The resilience of EM in the face of increasing US rates was discussed. Hauner attributed continued EM strength to the dollar’s weakness for most of the past year, and believed that recent dollar strength would prove a temporary phenomenon. His forecast for EM sovereign (2.5%) and EM local bond returns (4.5%) were “not terribly exciting, consensus forecasts,” and he was not concerned by a short-term EM sell-off. Gullberg argued that solid growth overall had mitigated EM sensitivity to US monetary policy.
Schlotthauer was sanguine that the threat of trade wars would also not de-rail EM performance. “We do not see trade wars as a base case, but one can only guesstimate the probability of this risk” Other panelists agreed. In Hauner’s view, Trump’s m.o. was to create noise, wait for a concession and then take a quick victory. “We don’t think he wants a lot of unresolved fights…NAFTA should be resolved by summer because of the US midterms, and China wants to find some common ground with the US,” he reasoned. Wildmann ventured that Mexico and China were reacting rationally, with President Xi being quite clever, in their responses to Trump. The US president’s tirades against other DM countries was not weakening the potential for a strong and united US-European stance.
The importance of selecting active managers in EM investment was highlighted by panelists. Hauner noted that a study of ETF performance revealed that active managers had historically outperformed indexed funds in a rising US rate environment. Increased oil prices, elections and the USD fx rate would all effect EM countries differently, thus making the case for active managers. Schlotthauer affirmed that the growth of the EM universe over the past two decades to include a much higher number of countries-- with a wide range of ratings and maturities-- gave EM portfolio managers, “a much more varied range of opportunities.”
Picking up on the theme of the expanded EM universe, Wildmann affirmed that with frontier market expansion, “you need to increase your team, and dig deeper into the single B credit space.” The desire by clients for more diversified portfolios posed a challenge for managers, who needed to create “smarter products,” and needed more staff to analyze more illiquid debt.
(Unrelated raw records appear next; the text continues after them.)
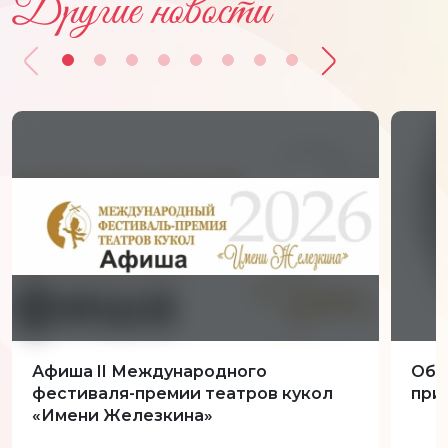
Другие новости
Афиша II Международного
Обн
фестиваля-премии театров кукол
при
«Имени Железкина»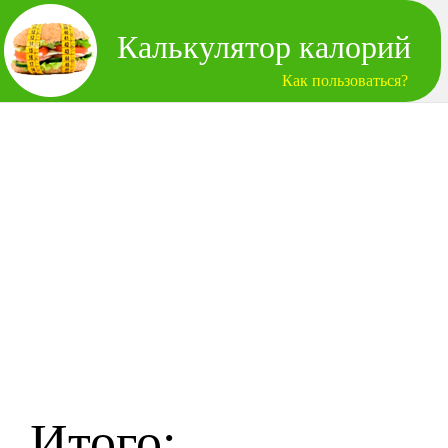
Калькулятор калорий
Как пользоваться?
Итого: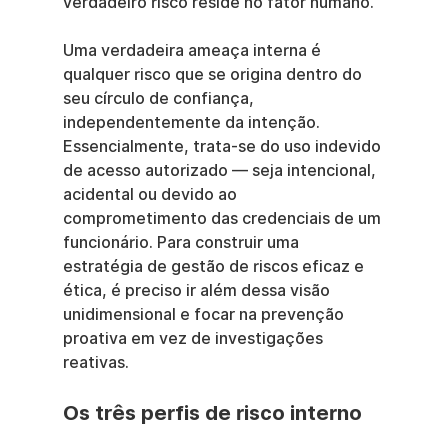
verdadeiro risco reside no fator humano.
Uma verdadeira ameaça interna é 
qualquer risco que se origina dentro do 
seu círculo de confiança, 
independentemente da intenção. 
Essencialmente, trata-se do uso indevido 
de acesso autorizado — seja intencional, 
acidental ou devido ao 
comprometimento das credenciais de um 
funcionário. Para construir uma 
estratégia de gestão de riscos eficaz e 
ética, é preciso ir além dessa visão 
unidimensional e focar na prevenção 
proativa em vez de investigações 
reativas.
Os três perfis de risco interno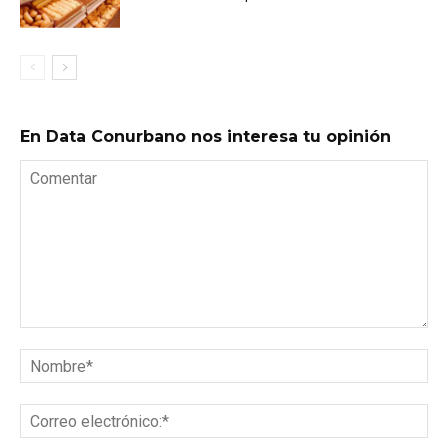
En Data Conurbano nos interesa tu opinión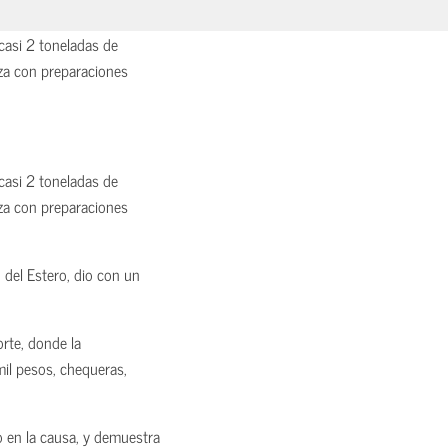
asi 2 toneladas de
iza con preparaciones
asi 2 toneladas de
iza con preparaciones
del Estero, dio con un
orte, donde la
il pesos, chequeras,
o en la causa, y demuestra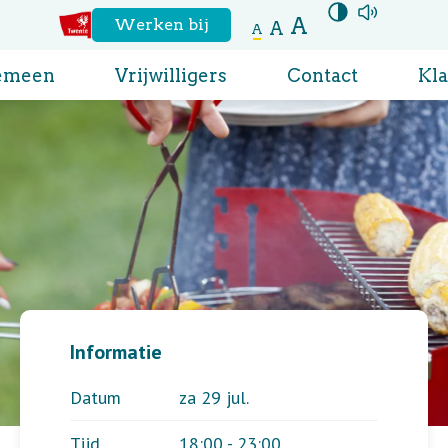
A
Hoog contrast
aanzetten
Voor
Werken bij
A
A
Naar
de
emeen
Vrijwilligers
Contact
Kl
website
regio
Twente
Informatie
Datum
za 29 jul.
Tijd
18:00 - 23:00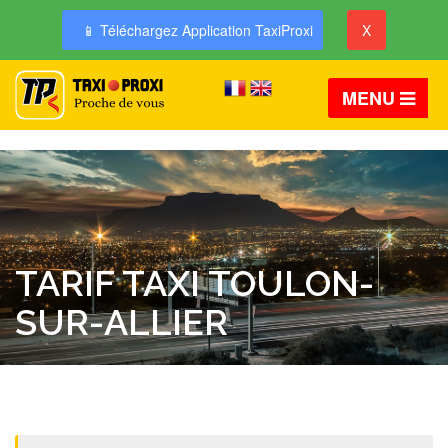
📱 Téléchargez Application TaxiProxi
X
MENU
TARIF TAXI TOULON-
SUR-ALLIER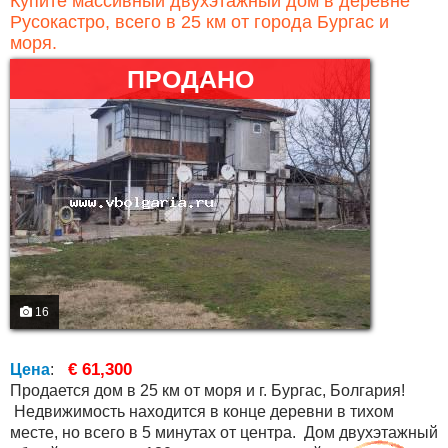
Купите массивный двухэтажный дом в деревне
Русокастро, всего в 25 км от города Бургас и
моря.
ПРОДАНО
16
€ 61,300
Цена
:
Продается дом в 25 км от моря и г. Бургас, Болгария!
Недвижимость находится в конце деревни в тихом
месте, но всего в 5 минутах от центра. Дом двухэтажный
Following his emphasis on global themes, Stear steered the panel through select credits. Wildmann explained that general bullishness on Russia, including crossover inflows, earlier in the year, had led to a strong sell-off as the US adopted stronger sanctions on April 6. While he thought assets might have over-corrected, and pockets of value likely existed, possible further noise in the run up to the US midterms made Russian debt vulnerable to further downside. “Selection is key; one needs to be quite cautious in Russian corporates,” he concluded.
Hauner concurred that there was still likely to be additional crossover selling, and further downside risk. “However, at the end of the day, fundamentals will prevail in Russia, especially for those firms not affected by sanctions.”
Views on South Africa diverged. Schlotthauer questioned whether President Ramaphosa would be able to deliver reforms, “and so far there is not too much clarity.” Gullberg argued that moves at South African SOE boards to root out corruption were notable, and this could lead to strong growth in a country where SOEs played an important role in the economy. “Business confidence and consumer confidence are booming,” he added.